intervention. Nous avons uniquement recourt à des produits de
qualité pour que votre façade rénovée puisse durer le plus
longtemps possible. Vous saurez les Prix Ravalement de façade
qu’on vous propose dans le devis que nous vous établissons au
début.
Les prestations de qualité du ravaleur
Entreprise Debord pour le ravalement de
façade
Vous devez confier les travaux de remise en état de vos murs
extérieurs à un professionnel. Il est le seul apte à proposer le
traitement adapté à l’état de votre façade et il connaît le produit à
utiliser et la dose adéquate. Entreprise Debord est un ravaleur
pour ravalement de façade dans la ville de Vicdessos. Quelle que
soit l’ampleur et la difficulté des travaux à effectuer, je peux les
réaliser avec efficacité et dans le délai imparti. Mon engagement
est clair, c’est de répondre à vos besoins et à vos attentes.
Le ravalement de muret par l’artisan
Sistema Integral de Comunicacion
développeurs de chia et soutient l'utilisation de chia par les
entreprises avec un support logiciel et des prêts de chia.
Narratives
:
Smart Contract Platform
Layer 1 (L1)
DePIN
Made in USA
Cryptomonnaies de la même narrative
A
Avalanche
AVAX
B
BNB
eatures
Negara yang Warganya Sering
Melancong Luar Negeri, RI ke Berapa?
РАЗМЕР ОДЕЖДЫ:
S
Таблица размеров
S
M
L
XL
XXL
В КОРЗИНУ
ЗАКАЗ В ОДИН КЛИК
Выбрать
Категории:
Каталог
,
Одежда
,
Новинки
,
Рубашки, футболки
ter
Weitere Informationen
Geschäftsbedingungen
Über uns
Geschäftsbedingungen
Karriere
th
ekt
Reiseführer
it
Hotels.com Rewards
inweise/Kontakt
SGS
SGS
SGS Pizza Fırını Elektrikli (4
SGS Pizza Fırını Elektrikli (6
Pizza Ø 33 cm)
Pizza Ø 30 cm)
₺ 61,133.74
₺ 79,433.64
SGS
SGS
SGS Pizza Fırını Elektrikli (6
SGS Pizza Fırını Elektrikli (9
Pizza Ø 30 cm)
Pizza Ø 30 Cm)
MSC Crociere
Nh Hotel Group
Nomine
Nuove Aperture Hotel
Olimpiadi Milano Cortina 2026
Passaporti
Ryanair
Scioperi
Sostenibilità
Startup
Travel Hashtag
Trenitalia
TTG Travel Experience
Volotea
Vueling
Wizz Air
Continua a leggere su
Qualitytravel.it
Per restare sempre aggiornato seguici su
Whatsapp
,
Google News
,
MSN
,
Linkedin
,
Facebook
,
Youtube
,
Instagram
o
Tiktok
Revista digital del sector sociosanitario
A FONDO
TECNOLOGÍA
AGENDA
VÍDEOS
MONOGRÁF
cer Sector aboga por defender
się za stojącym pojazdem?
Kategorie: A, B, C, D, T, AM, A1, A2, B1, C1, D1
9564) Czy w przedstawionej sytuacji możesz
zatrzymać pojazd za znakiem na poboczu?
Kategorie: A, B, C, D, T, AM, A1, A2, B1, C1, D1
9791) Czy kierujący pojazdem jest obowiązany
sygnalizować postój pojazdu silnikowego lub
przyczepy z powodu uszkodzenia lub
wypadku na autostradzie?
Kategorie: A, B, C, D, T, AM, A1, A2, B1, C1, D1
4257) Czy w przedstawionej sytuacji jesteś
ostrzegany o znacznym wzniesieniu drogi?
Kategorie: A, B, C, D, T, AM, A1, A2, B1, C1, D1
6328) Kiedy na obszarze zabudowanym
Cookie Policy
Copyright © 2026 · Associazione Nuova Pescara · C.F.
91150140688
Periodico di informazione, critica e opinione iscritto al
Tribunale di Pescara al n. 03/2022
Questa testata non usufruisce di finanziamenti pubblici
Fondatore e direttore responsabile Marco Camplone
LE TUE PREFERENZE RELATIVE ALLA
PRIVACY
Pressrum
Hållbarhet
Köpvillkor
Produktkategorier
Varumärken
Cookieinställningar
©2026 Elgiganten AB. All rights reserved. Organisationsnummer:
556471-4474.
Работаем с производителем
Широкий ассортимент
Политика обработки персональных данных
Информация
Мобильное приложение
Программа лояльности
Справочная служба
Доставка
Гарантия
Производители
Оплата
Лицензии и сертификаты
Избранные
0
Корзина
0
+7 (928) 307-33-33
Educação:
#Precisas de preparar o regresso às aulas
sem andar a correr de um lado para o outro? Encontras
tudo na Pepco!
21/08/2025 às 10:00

---+---

→ TASK STATEMENT: Among the lines of the listing above, which ones hold "pour"? Copy them.

→ SOLUTION TO THE EXERCISE:
qualité pour que votre façade rénovée puisse durer le plus
Entreprise Debord pour le ravalement de
pour ravalement de façade dans la ville de Vicdessos. Quelle que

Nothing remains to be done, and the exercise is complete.